Raw data →
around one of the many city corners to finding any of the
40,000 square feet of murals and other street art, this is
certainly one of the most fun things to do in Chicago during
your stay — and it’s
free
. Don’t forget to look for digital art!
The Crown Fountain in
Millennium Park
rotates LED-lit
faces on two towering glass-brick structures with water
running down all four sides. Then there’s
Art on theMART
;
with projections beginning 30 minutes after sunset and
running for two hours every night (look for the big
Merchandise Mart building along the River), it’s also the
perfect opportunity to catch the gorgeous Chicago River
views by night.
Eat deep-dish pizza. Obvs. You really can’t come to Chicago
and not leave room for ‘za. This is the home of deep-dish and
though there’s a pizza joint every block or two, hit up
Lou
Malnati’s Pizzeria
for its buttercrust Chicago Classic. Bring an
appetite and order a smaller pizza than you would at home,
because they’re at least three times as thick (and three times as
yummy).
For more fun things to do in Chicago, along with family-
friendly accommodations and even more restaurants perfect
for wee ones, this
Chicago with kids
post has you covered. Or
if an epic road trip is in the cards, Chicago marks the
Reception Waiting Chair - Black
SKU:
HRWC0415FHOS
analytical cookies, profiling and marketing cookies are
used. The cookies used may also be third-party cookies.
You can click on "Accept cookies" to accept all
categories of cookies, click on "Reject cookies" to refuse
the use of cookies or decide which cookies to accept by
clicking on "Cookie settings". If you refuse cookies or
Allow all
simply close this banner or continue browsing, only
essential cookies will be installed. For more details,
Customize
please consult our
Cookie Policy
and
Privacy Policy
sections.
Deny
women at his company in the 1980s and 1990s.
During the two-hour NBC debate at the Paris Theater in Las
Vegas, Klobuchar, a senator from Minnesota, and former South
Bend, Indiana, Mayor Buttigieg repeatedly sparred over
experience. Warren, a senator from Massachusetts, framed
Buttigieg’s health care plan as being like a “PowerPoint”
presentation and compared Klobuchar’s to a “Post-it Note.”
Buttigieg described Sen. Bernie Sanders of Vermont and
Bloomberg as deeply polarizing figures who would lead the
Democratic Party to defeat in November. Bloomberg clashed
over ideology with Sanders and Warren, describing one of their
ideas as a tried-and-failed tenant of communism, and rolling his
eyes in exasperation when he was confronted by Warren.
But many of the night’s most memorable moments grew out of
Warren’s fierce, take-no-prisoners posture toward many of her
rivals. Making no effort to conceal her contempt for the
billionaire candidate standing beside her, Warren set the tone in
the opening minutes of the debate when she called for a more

Task objective → Only the lines from the beginning of the material above through the line with "Bloomberg as deeply" are wanted; extract them exactly.

Exercise answer →
around one of the many city corners to finding any of the
40,000 square feet of murals and other street art, this is
certainly one of the most fun things to do in Chicago during
your stay — and it’s
free
. Don’t forget to look for digital art!
The Crown Fountain in
Millennium Park
rotates LED-lit
faces on two towering glass-brick structures with water
running down all four sides. Then there’s
Art on theMART
;
with projections beginning 30 minutes after sunset and
running for two hours every night (look for the big
Merchandise Mart building along the River), it’s also the
perfect opportunity to catch the gorgeous Chicago River
views by night.
Eat deep-dish pizza. Obvs. You really can’t come to Chicago
and not leave room for ‘za. This is the home of deep-dish and
though there’s a pizza joint every block or two, hit up
Lou
Malnati’s Pizzeria
for its buttercrust Chicago Classic. Bring an
appetite and order a smaller pizza than you would at home,
because they’re at least three times as thick (and three times as
yummy).
For more fun things to do in Chicago, along with family-
friendly accommodations and even more restaurants perfect
for wee ones, this
Chicago with kids
post has you covered. Or
if an epic road trip is in the cards, Chicago marks the
Reception Waiting Chair - Black
SKU:
HRWC0415FHOS
analytical cookies, profiling and marketing cookies are
used. The cookies used may also be third-party cookies.
You can click on "Accept cookies" to accept all
categories of cookies, click on "Reject cookies" to refuse
the use of cookies or decide which cookies to accept by
clicking on "Cookie settings". If you refuse cookies or
Allow all
simply close this banner or continue browsing, only
essential cookies will be installed. For more details,
Customize
please consult our
Cookie Policy
and
Privacy Policy
sections.
Deny
women at his company in the 1980s and 1990s.
During the two-hour NBC debate at the Paris Theater in Las
Vegas, Klobuchar, a senator from Minnesota, and former South
Bend, Indiana, Mayor Buttigieg repeatedly sparred over
experience. Warren, a senator from Massachusetts, framed
Buttigieg’s health care plan as being like a “PowerPoint”
presentation and compared Klobuchar’s to a “Post-it Note.”
Buttigieg described Sen. Bernie Sanders of Vermont and
Bloomberg as deeply polarizing figures who would lead the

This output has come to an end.